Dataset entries
+ + + + +

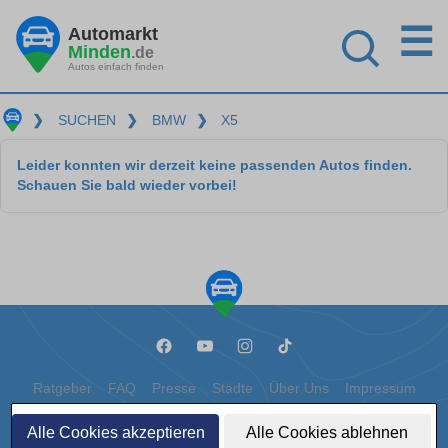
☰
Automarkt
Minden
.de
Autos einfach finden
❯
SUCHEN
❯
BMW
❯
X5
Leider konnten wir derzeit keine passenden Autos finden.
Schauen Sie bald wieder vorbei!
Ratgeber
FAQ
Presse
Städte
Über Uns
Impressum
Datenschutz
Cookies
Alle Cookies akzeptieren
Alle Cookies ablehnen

+ + + + +

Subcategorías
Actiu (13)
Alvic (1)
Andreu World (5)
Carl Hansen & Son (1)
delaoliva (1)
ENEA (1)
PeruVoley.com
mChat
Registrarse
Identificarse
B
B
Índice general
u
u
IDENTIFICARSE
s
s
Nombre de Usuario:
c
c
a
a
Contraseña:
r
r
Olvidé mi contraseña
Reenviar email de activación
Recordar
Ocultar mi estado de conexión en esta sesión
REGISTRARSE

+ + + + +

About this exercise
When the word "Autos" appears in a line of the data, that line is counted; report the number only.

Finished exercise
2